Climate skeptics and anti-vaccine ideologues reject scientific knowledge.
Their tradition is old. If your groundbreaking book
, was released in 1962, Rachel Carson was abused. Chemical companies accused her of spreading heresy, but at least she was not burned at the stake like Giordano Bruno or exhibited instruments of torture like Galileo.In 1981 the US Post issued a stamp in Carson’s honor. Their ideas about the adverse effects of pesticides were accepted, but only partially. Insect populations are still being destroyed around the world. A third of the species is threatened with extinction. The extinction rate can be eight times higher in insects than in reptiles, mammals and birds.

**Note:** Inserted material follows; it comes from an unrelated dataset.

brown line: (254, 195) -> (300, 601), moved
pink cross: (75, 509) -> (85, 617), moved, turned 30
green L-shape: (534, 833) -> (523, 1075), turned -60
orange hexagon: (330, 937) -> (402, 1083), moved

We rely on insects to pollinate the flowering plants that provide much of our food. “When the bee disappears from the surface of the earth, humans have no more than four years to live,” Albert Einstein is said to have said. It’s unlikely he did, but it’s not fake news. What goes around comes around: when we kill insects, we dig our own graves.

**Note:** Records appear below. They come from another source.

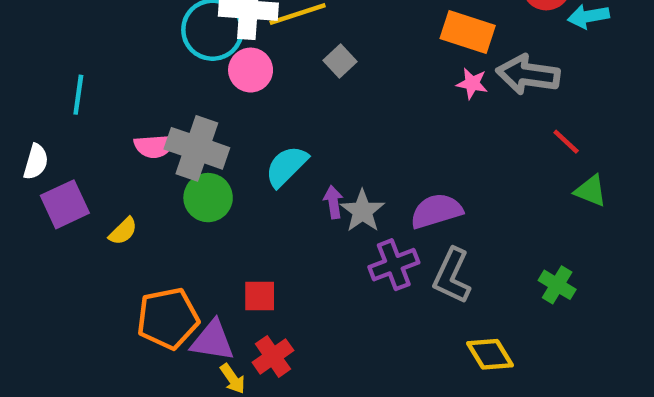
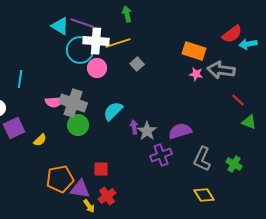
gray L-shape: (452, 276) -> (202, 159), moved

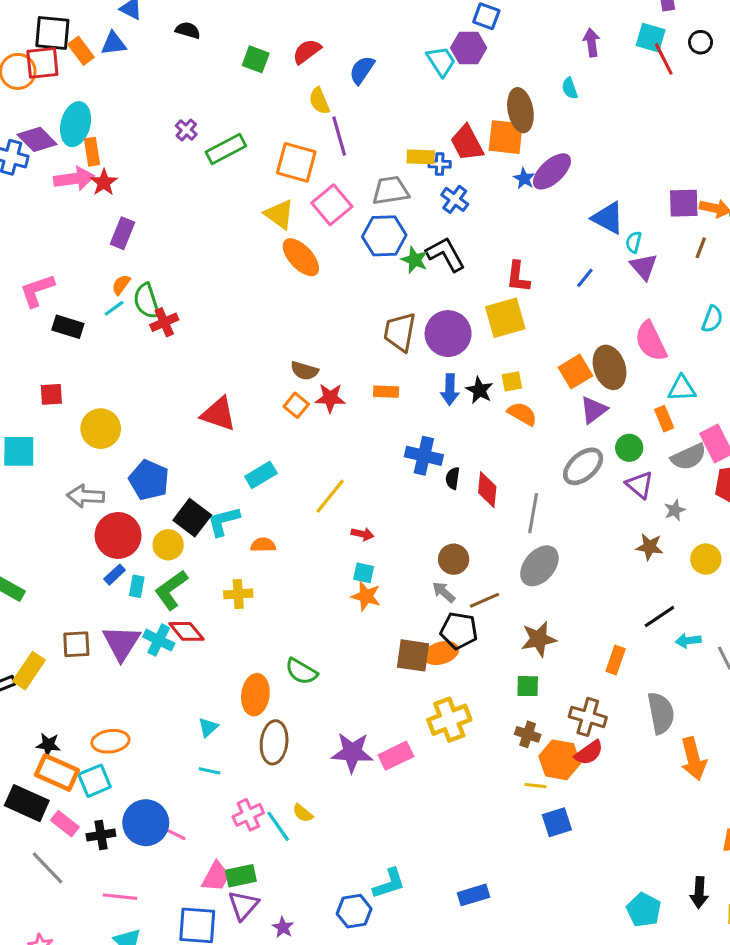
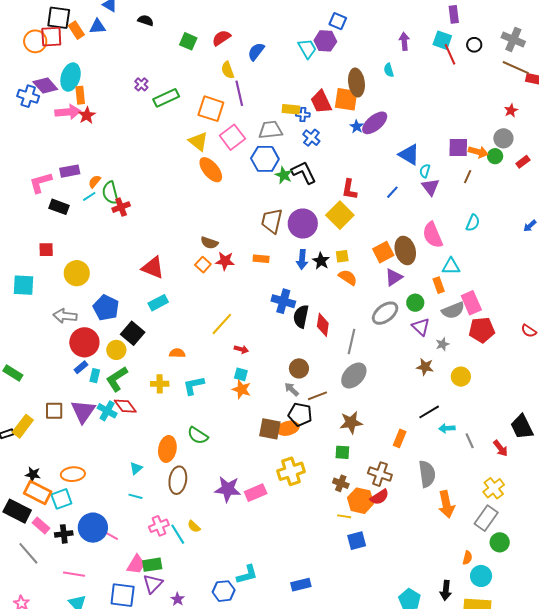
purple rectangle: (123, 233) -> (70, 171), moved, turned 54
yellow square: (505, 318) -> (340, 215), turned -32
cyan rectangle: (261, 475) -> (158, 303), moved
black semicircle: (453, 478) -> (301, 316), size x1.6
cyan L-shape: (223, 521) -> (194, 385), moved

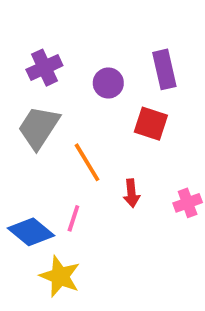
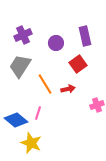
red square: (151, 124) -> (78, 64), turned 36
red arrow: (131, 193) -> (68, 89), moved, turned -96

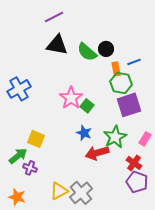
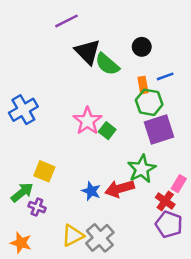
black triangle: (57, 45) -> (87, 52), moved, turned 35
black circle: (106, 49) -> (142, 47), moved
blue star: (84, 133) -> (91, 191), moved
pink rectangle: (145, 139) -> (179, 184), moved

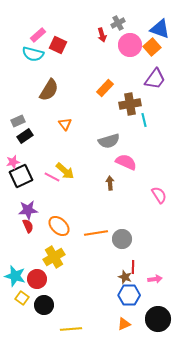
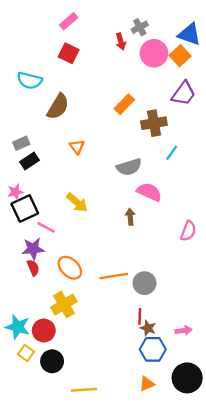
pink rectangle: (38, 35) -> (69, 21), moved
cyan semicircle: (33, 54) -> (30, 81), moved
cyan line: (144, 120) -> (172, 153), moved, turned 48
pink line: (52, 177) -> (46, 227), moved
pink semicircle: (159, 195) -> (188, 231), turned 54
red line: (133, 267) -> (140, 316), moved

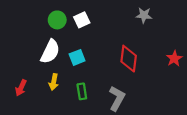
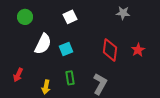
green circle: (57, 20) -> (25, 17), moved
red star: (174, 59) -> (138, 50), moved
yellow arrow: (54, 82) -> (46, 87), moved

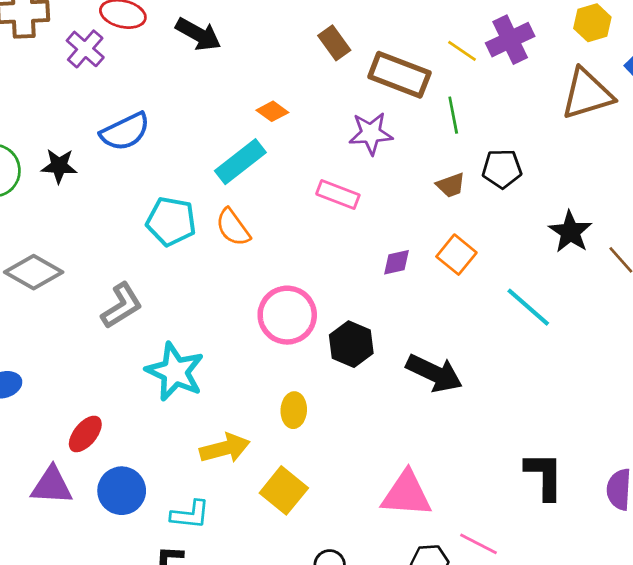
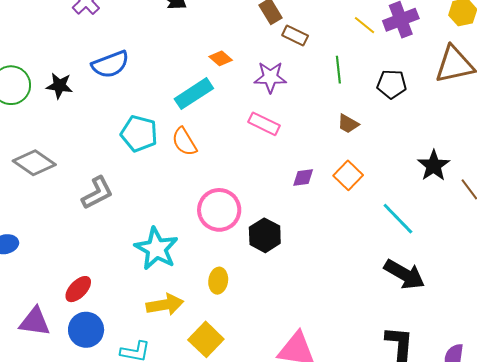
brown rectangle: (399, 75) -> (295, 36), moved, size x0.6
green line: (453, 115) -> (338, 70), moved
purple star: (371, 133) -> (270, 77), moved
black pentagon: (502, 169) -> (392, 84), moved
brown trapezoid: (451, 185) -> (348, 124), turned 45
cyan star: (175, 372) -> (156, 249), moved
black arrow: (434, 373) -> (404, 274), moved
red ellipse: (85, 434) -> (78, 289), moved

Better to light a candle than curse the darkness. So there is something people can do to help our little friends? In a recently published opinion piece, Akito Kawahara of the Florida Museum of Natural History and colleagues believe this is the case. “The combined action of millions of people is necessary to address global problems,” they say.
US biologist and natural history writer Rachel Carson. Image: CBS via Getty Images
Kawahara asks us to convert our lawns into nature reserves. Delay mowing and let so-called weeds like dandelions grow. If you can’t resist the social pressures of keeping a short, potty-trained sward, leave at least an area of your demesne wild. Even a window box is better than nothing. Every little bit helps.
“Insects have close ecological relationships with these species” (weeds) that go back millions of years. So, get local and get local. “Increasing evidence shows that growing native plants gives native insects more benefits than growing non-native ones.”
Follow Rachel Carson’s advice. Reducing or eliminating the use of pesticides and herbicides “could be of great benefit to both terrestrial and aquatic insect communities,” says Kawahara.
Gardeners aren’t the only bad guys either. Car washing is a suburban addiction. Deadly chemicals in soaps harm invertebrates. If you need to scrub your car, use biodegradable soap.
Richard Collins: “The rate of extinction in insects can be eight times higher than that of reptiles, mammals and birds.”
Light pollution changes ecosystems. Turn out the lights or at least turn them off. Night-flying insects, disoriented by lights, circle around them drunk until they fall exhausted to their death. Street lights provide bats with abundant, easy-to-catch prey, but bats also have to make sacrifices.
Too often insects are associated with misery and disease. Roaches, mosquitoes, rat fleas, and Scottish mosquitoes give their species a bad name, but the vast majority of these small creatures are completely harmless. Carson wrote, “The clearer we can focus our attention on the wonders of the universe above, the less taste we will have for destruction.” She died in 1964. If she were still alive today, she would surely have approved of Kawahara’s recommendations.
- Akito Kawahara et al., “Eight Simple Steps Individuals Can Take to Save Insects from Global Decline”; Procedure of the National Academy of Sciences, 2021.